(Source data)
*** Block opens ***

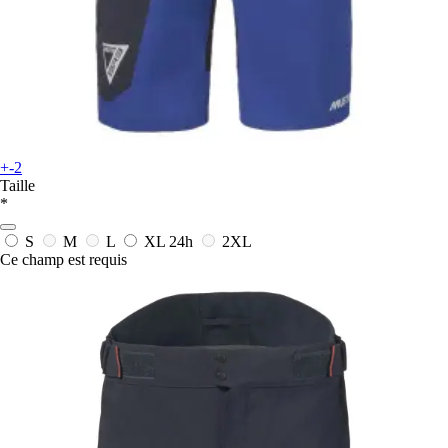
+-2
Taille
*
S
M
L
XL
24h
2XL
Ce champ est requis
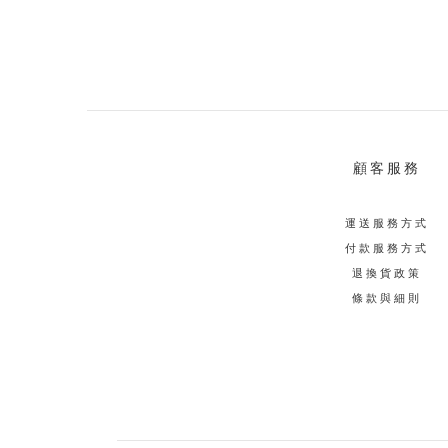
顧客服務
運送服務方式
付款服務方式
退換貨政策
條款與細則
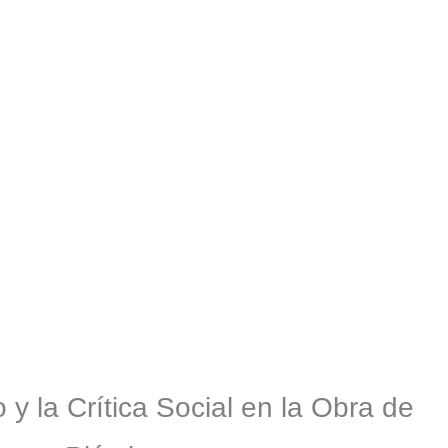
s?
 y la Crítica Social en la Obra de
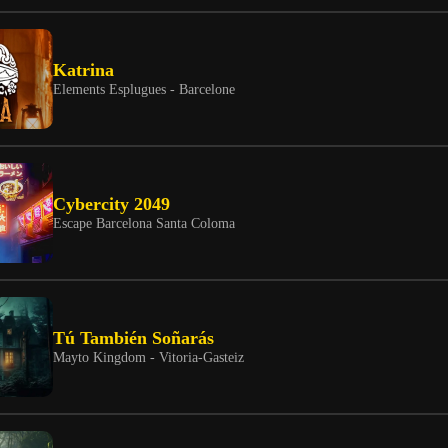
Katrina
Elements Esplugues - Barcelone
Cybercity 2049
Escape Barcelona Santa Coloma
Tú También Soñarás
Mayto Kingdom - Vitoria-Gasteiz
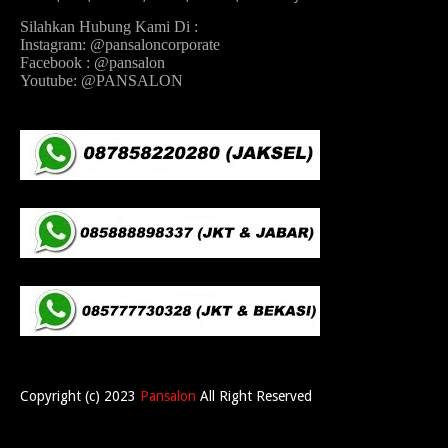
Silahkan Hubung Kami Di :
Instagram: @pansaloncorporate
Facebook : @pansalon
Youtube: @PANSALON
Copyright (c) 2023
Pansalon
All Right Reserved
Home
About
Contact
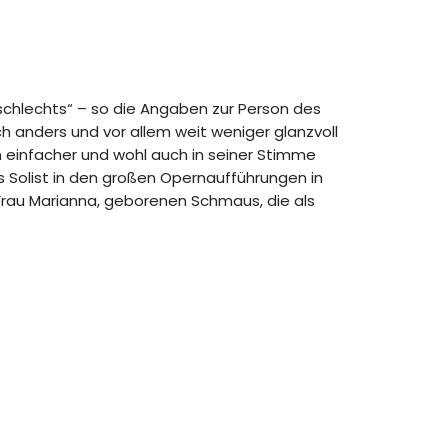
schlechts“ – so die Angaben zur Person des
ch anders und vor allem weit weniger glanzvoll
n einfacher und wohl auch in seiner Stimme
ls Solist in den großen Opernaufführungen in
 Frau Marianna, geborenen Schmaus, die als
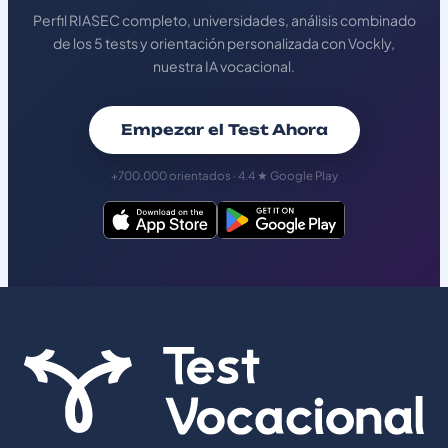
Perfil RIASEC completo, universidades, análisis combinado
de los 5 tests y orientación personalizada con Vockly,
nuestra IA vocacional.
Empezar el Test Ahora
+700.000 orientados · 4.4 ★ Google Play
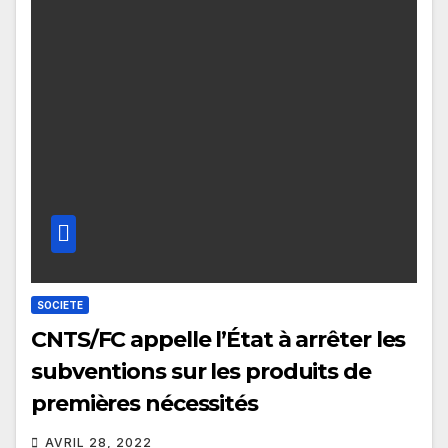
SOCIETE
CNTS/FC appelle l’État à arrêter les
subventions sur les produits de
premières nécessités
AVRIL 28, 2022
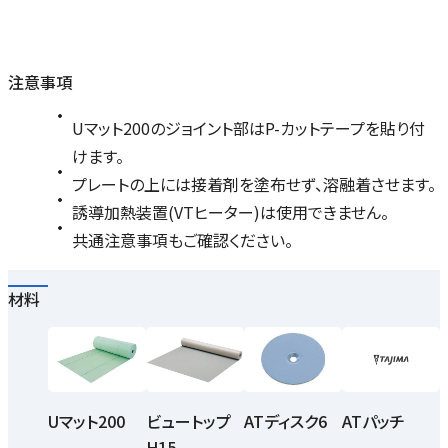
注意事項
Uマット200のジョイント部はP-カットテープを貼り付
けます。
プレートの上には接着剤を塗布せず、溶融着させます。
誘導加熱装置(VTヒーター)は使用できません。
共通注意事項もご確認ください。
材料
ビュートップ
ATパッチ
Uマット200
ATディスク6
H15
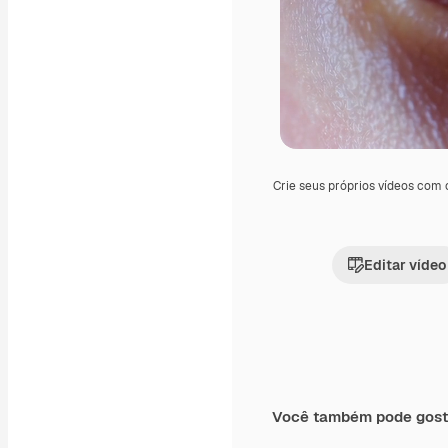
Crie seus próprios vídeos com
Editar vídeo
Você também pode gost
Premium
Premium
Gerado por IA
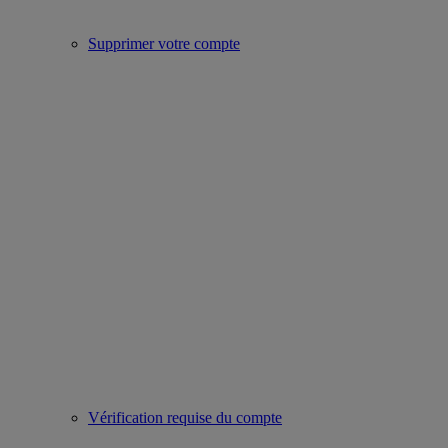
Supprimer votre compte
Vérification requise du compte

*** Block closes ***

● **Work task**:
Determine how many lines in the records contain "compte", and reply with the number only.

● **Result of the task**:
2